Replimune Is Resubmitting Its Twice-Rejected Melanoma Drug After FDA Leadership Exodus

Replimune’s RP1, a personalized cancer vaccine, has been under intense scrutiny because the IGNYTE trial omitted a control arm, a cornerstone of FDA’s evidentiary standards. Without comparative data, regulators could not assess incremental benefit over existing therapies, leading to two outright denials. By agreeing to a path forward that likely incorporates a controlled study, Replimune aims to satisfy the agency’s methodological expectations while preserving the drug’s promise for patients who have progressed on anti‑PD‑1 treatments.
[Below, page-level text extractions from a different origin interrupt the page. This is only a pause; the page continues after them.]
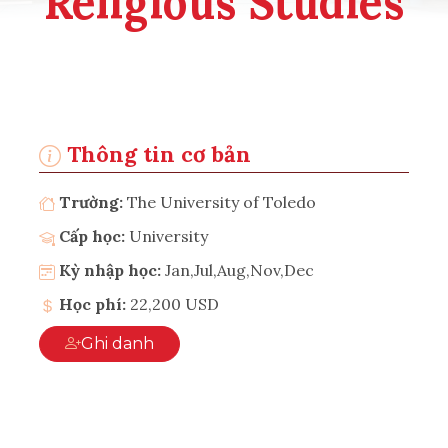
Religious Studies
Thông tin cơ bản
Trường:
The University of Toledo
Cấp học:
University
Kỳ nhập học:
Jan,Jul,Aug,Nov,Dec
Học phí:
22,200 USD
Ghi danh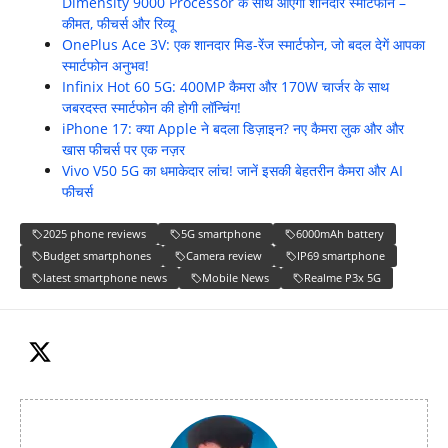
Dimensity 9000 Processor के साथ आएगा शानदार स्मार्टफोन –
कीमत, फीचर्स और रिव्यू
OnePlus Ace 3V: एक शानदार मिड-रेंज स्मार्टफोन, जो बदल देगें आपका
स्मार्टफोन अनुभव!
Infinix Hot 60 5G: 400MP कैमरा और 170W चार्जर के साथ
जबरदस्त स्मार्टफोन की होगी लॉन्चिंग!
iPhone 17: क्या Apple ने बदला डिज़ाइन? नए कैमरा लुक और और
खास फीचर्स पर एक नज़र
Vivo V50 5G का धमाकेदार लांच! जानें इसकी बेहतरीन कैमरा और AI
फीचर्स
2025 phone reviews
5G smartphone
6000mAh battery
Budget smartphones
Camera review
IP69 smartphone
latest smartphone news
Mobile News
Realme P3x 5G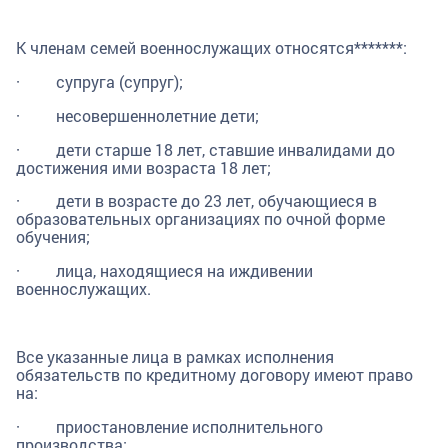
К членам семей военнослужащих относятся*******:
· супруга (супруг);
· несовершеннолетние дети;
· дети старше 18 лет, ставшие инвалидами до
достижения ими возраста 18 лет;
· дети в возрасте до 23 лет, обучающиеся в
образовательных организациях по очной форме
обучения;
· лица, находящиеся на иждивении
военнослужащих.
Все указанные лица в рамках исполнения
обязательств по кредитному договору имеют право
на:
· приостановление исполнительного
производства;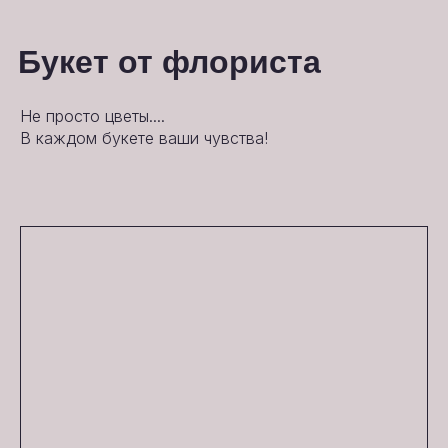
Букет от флориста
Не просто цветы....
В каждом букете ваши чувства!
The timing of the resubmission coincides with a rare leadership turnover at the FDA, where Commissioner Marty Makary’s exit removed a figure known for a more adversarial stance toward biotech firms. Investors interpreted the change as a potential softening of regulatory rigor, driving Replimune’s stock up 25% on the day of Makary’s departure and later soaring 82% after the resubmission announcement. This reaction underscores how policy signals and personnel shifts can create volatility in the biotech sector, prompting companies to recalibrate their regulatory strategies and investors to reassess risk premiums.

If approved, RP1 combined with Bristol Myers Squibb’s Opdivo could fill a critical gap for roughly 112,000 new melanoma cases projected in the U.S. this year, especially for those whose disease has become resistant to existing checkpoint inhibitors. The partnership leverages Opdivo’s established anti‑PD‑1 activity while adding a vaccine‑driven immune boost, a hybrid approach gaining traction in oncology. Market participants will watch the FDA’s expedited review closely, as a positive outcome could not only validate RP1’s clinical concept but also signal a broader willingness to accommodate innovative trial designs in a rapidly evolving therapeutic landscape.